- Opening Delimiter -

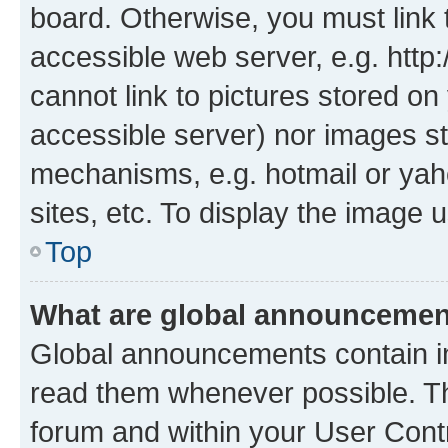
board. Otherwise, you must link 
accessible web server, e.g. htt
cannot link to pictures stored on
accessible server) nor images st
mechanisms, e.g. hotmail or ya
sites, etc. To display the image
Top
What are global announceme
Global announcements contain i
read them whenever possible. The
forum and within your User Con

- Closing Delimiter -

Pictures stay out; the entries above are to be output exactly as given.

■ OUTPUT OF THE TASK ■
board. Otherwise, you must link 
accessible web server, e.g. htt
cannot link to pictures stored on
accessible server) nor images st
mechanisms, e.g. hotmail or ya
sites, etc. To display the image
Top
What are global announceme
Global announcements contain i
read them whenever possible. The
forum and within your User Con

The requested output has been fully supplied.